Basing decisions on objective data reduces personal bias, but it does not eliminate bias altogether. In fact, algorithms and data sets can, themselves, be unconsciously biased. It’s paramount for healthcare administrators to keep in mind that despite the proliferation of tech and data, healthcare is still a human field, with human factors and human stakes. Healthcare administrators need to apply collaboration and critical thinking to the data-driven mindset.
“Healthcare leaders should actively involve multidisciplinary teams, consider the populations that they serve, and seek input from a wide array of stakeholders,” Dr. Gardiner says. “The synergy between data-driven analytics and the expertise of healthcare professionals empowers organizations to make informed and well-rounded decisions.”
Tools and Frameworks for Data Analytics in Healthcare Administration
In some business circles, talk about data analytics can drift into generalities and buzzwords. But data analytics is very much a science, one undergirded by statistical concepts like hypothesis testing, regression analysis, and data modeling. Healthcare administrators will benefit from a solid statistics foundation and familiarity with a complex suite of data analytics tools.
“Aspiring healthcare administrators should familiarize themselves with data analytic tools like Tableau and Power BI,” Dr. Gardiner says. “These platforms not only offer powerful data visualization capabilities but also include features such as machine learning algorithms and reporting functionalities that enable in-depth data analysis and insights.”
Frameworks such as the Healthcare Analytics Adoption Model (HAAM) and Analytics Maturity Model for Healthcare (AMMH) provide structured roadmaps for implementing and advancing data analytics in healthcare.

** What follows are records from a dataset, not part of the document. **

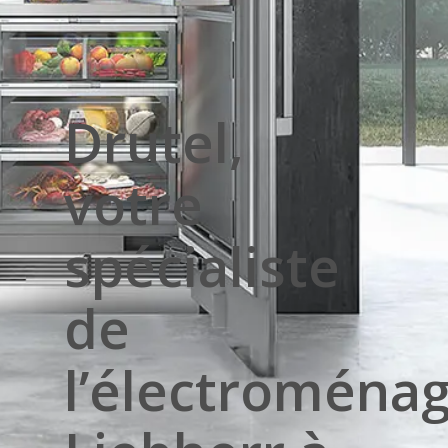
Drutel,
votre
spécialiste
de
l’électroména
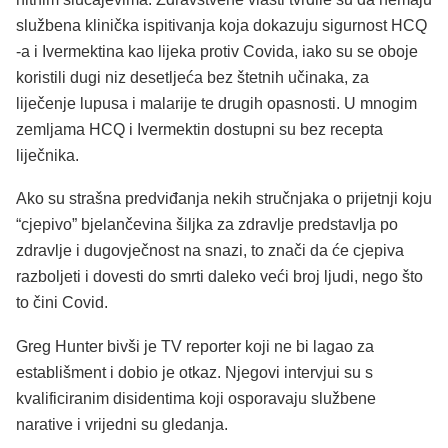
službena klinička ispitivanja koja dokazuju sigurnost HCQ
-a i Ivermektina kao lijeka protiv Covida, iako su se oboje
koristili dugi niz desetljeća bez štetnih učinaka, za
liječenje lupusa i malarije te drugih opasnosti. U mnogim
zemljama HCQ i Ivermektin dostupni su bez recepta
liječnika.
Ako su strašna predviđanja nekih stručnjaka o prijetnji koju
“cjepivo” bjelančevina šiljka za zdravlje predstavlja po
zdravlje i dugovječnost na snazi, to znači da će cjepiva
razboljeti i dovesti do smrti daleko veći broj ljudi, nego što
to čini Covid.
Greg Hunter bivši je TV reporter koji ne bi lagao za
establišment i dobio je otkaz. Njegovi intervjui su s
kvalificiranim disidentima koji osporavaju službene
narative i vrijedni su gledanja.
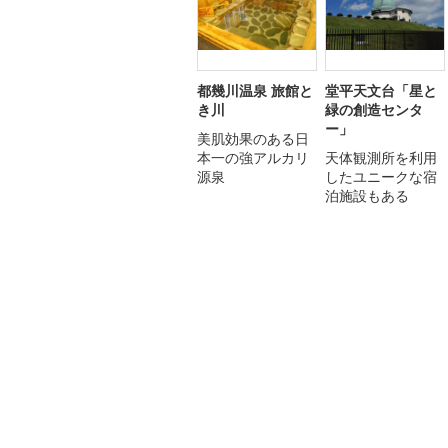
都幾川温泉 旅館と
堂平天文台「星と
き川
緑の創造センタ
ー」
美肌効果のある日
本一の強アルカリ
天体観測所を利用
源泉
したユニークな宿
泊施設もある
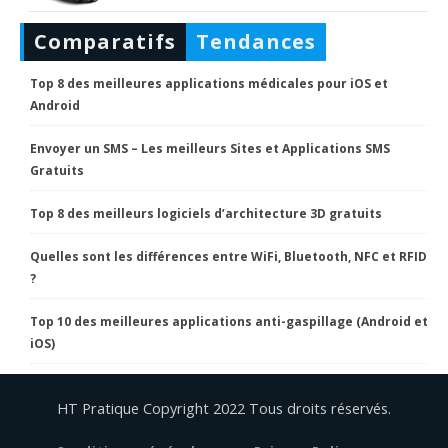
Comparatifs
Tendances
Top 8 des meilleures applications médicales pour iOS et
Android
Envoyer un SMS – Les meilleurs Sites et Applications SMS
Gratuits
Top 8 des meilleurs logiciels d’architecture 3D gratuits
Quelles sont les différences entre WiFi, Bluetooth, NFC et RFID
?
Top 10 des meilleures applications anti-gaspillage (Android et
iOS)
HT Pratique Copyright 2022 Tous droits réservés.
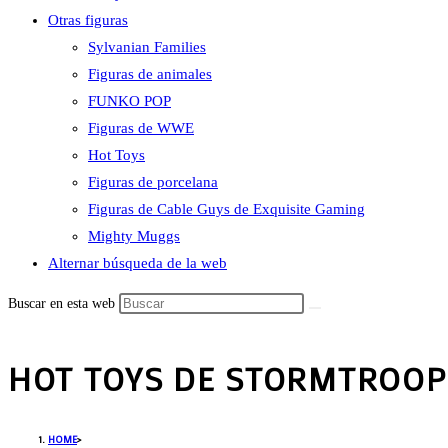
Otras figuras
Sylvanian Families
Figuras de animales
FUNKO POP
Figuras de WWE
Hot Toys
Figuras de porcelana
Figuras de Cable Guys de Exquisite Gaming
Mighty Muggs
Alternar búsqueda de la web
Buscar en esta web
HOT TOYS DE STORMTROOP
HOME
>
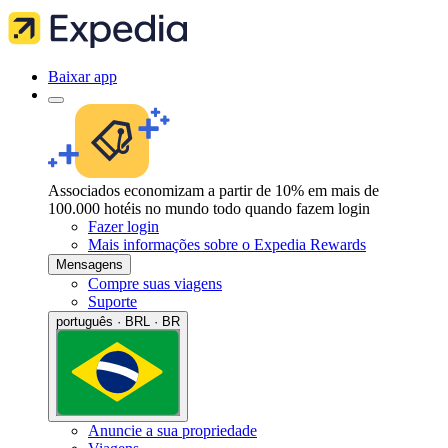
Baixar app
Associados economizam a partir de 10% em mais de
100.000 hotéis no mundo todo quando fazem login
Fazer login
Mais informações sobre o Expedia Rewards
Mensagens
Compre suas viagens
Suporte
português · BRL · BR
Anuncie a sua propriedade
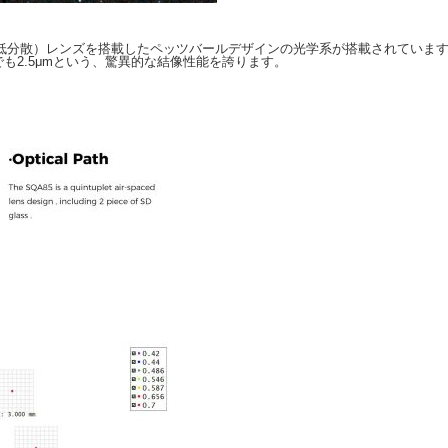
M
特殊低分散）レンズを搭載したペッツバールデザインの光学系が搭載されていま
でも2.5μmという、驚異的な結像性能を誇ります。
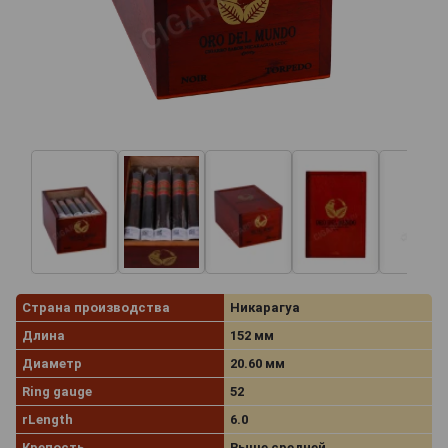
Страна производства
Никарагуа
Длина
152 мм
Диаметр
20.60 мм
Ring gauge
52
rLength
6.0
Крепость
Выше средней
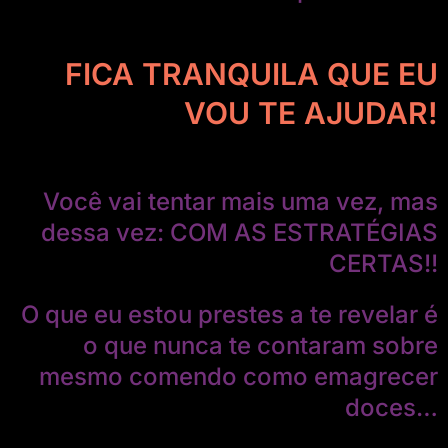
FICA TRANQUILA QUE EU
VOU TE AJUDAR!
Você vai tentar mais uma vez, mas
dessa vez: COM AS ESTRATÉGIAS
CERTAS!!
O que eu estou prestes a te revelar é
o que nunca te contaram sobre
mesmo comendo como emagrecer
doces…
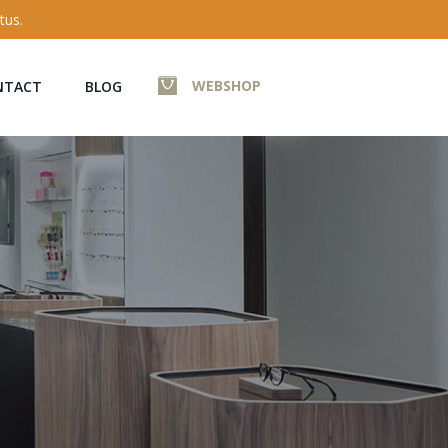
tus.
WEBSHOP
NTACT
BLOG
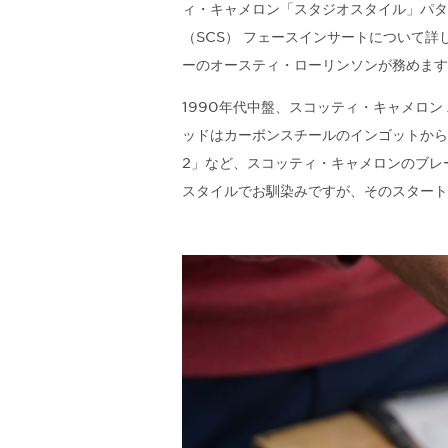
ィ・キャメロン「スタジオスタイル」パタ
（SCS） フェースインサートについて詳
ーのオースティ・ローリンソンが務めます
1990年代中盤、スコッティ・キャメロ
ッドはカーボンスチールのインゴットから
2」など、スコッティ・キャメロンのブレ
スタイルでお馴染みですが、そのスタート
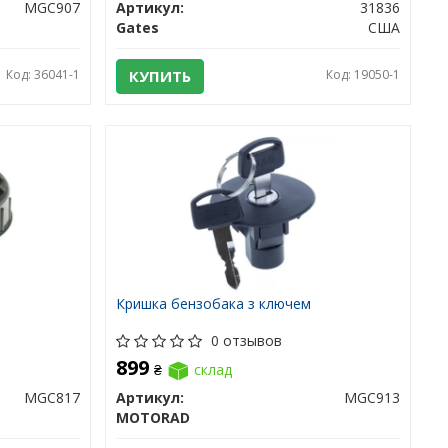
MGC907
Артикул:
31836
Gates
США
Код: 36041-1
КУПИТЬ
Код: 19050-1
Кришка бензобака з ключем
0 отзывов
899
₴
склад
MGC817
Артикул:
MGC913
MOTORAD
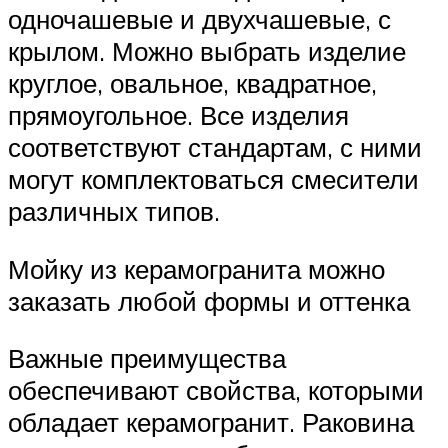
одночашевые и двухчашевые, с
крылом. Можно выбрать изделие
круглое, овальное, квадратное,
прямоугольное. Все изделия
соответствуют стандартам, с ними
могут комплектоваться смесители
различных типов.
Мойку из керамогранита можно
заказать любой формы и оттенка
Важные преимущества
обеспечивают свойства, которыми
обладает керамогранит. Раковина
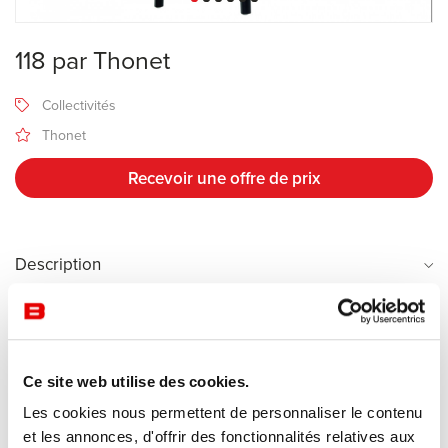
118 par Thonet
Collectivités
Thonet
Recevoir une offre de prix
Description
Minimaliste et authentique, mais aussi élégante et filigrane : la
118
est une chaise en bois classique, qui donne une élégance subtile à
toutes les tables de repas, dans tous les restaurants. Le principe
Ce site web utilise des cookies.
de réduire à un minimum les éléments qui composent une chaise a
Les cookies nous permettent de personnaliser le contenu
été créé par Michael Thonet au milieu du XIXe siècle. La chaise 118
et les annonces, d'offrir des fonctionnalités relatives aux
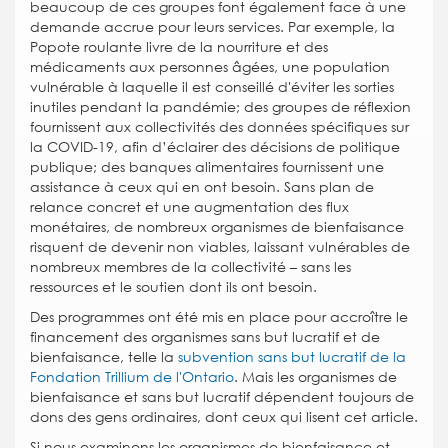
beaucoup de ces groupes font également face à une
demande accrue pour leurs services. Par exemple, la
Popote roulante livre de la nourriture et des
médicaments aux personnes âgées, une population
vulnérable à laquelle il est conseillé d'éviter les sorties
inutiles pendant la pandémie; des groupes de réflexion
fournissent aux collectivités des données spécifiques sur
la COVID-19, afin d’éclairer des décisions de politique
publique; des banques alimentaires fournissent une
assistance à ceux qui en ont besoin. Sans plan de
relance concret et une augmentation des flux
monétaires, de nombreux organismes de bienfaisance
risquent de devenir non viables, laissant vulnérables de
nombreux membres de la collectivité – sans les
ressources et le soutien dont ils ont besoin.
Des programmes ont été mis en place pour accroître le
financement des organismes sans but lucratif et de
bienfaisance, telle la
subvention sans but lucratif de la
Fondation Trillium de l'Ontario
. Mais les organismes de
bienfaisance et sans but lucratif dépendent toujours de
dons des gens ordinaires, dont ceux qui lisent cet article.
Si nous examinons les organismes de bienfaisance et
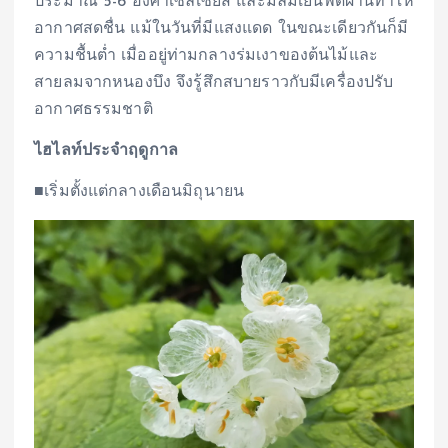
ประมาณ 5-6 องศาเซลเซียส และมีลมเย็นพัดผ่านทำให้
อากาศสดชื่น แม้ในวันที่มีแสงแดด ในขณะเดียวกันก็มี
ความชื้นต่ำ เมื่ออยู่ท่ามกลางร่มเงาของต้นไม้และ
สายลมจากหนองบึง จึงรู้สึกสบายราวกับมีเครื่องปรับ
อากาศธรรมชาติ
ไฮไลท์ประจำฤดูกาล
■เริ่มตั้งแต่กลางเดือนมิถุนายน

But healthcare administrators should also regularly communicate with the teams and individuals who manage data directly, learning the nuances and limitations of data, and building fluency and literacy around data analytics throughout an organization.
They can also contact data-focused professional associations like the Healthcare Information and Management Systems Society (HIMSS) and the American Health Information Management Association (AHIMA) for valuable insights and guidelines.
The Future of Data Analytics in Healthcare Administration
Healthcare is always in a state of flux, but the past few years have been particularly change-filled. Dr. Gardiner points to the ripple effects of the pandemic—a swift industry-wide digitalization, the proliferation of telemedicine, and major advances in remote patient monitoring—as areas of continued growth. Tomorrow’s healthcare administrators will encounter the opportunities and challenges that rapid evolution brings, and Dr. Gardiner is helping students at UMGC prepare for that complex future.
“The landscapes of healthcare and healthcare administration stand on the brink of revolutionary change, and the next five to ten years will likely witness profound transformations,” Dr. Gardiner says. “It is expected that a fusion of advanced technologies such as artificial intelligence (AI), machine learning (ML), the Internet of Things (IoT), and robotics will redefine the very fabric of healthcare administration.”
Data-based decision-making will continue to play a pivotal role, bringing together the technological advancements in electronic health records, personalized medicine, wearable technology, and genomics.
But as the future becomes more algorithmic and tech-based, it’s more important than ever for healthcare to maintain a patient-centric orientation. Healthcare administrators can play a large part in positioning the industry for the future.
“In this era of dynamic change, healthcare administrators are not merely spectators, but active contributors, leading the charge to shape a resilient, responsive, and patient-centric healthcare environment that benefits us all,” Dr. Gardiner says.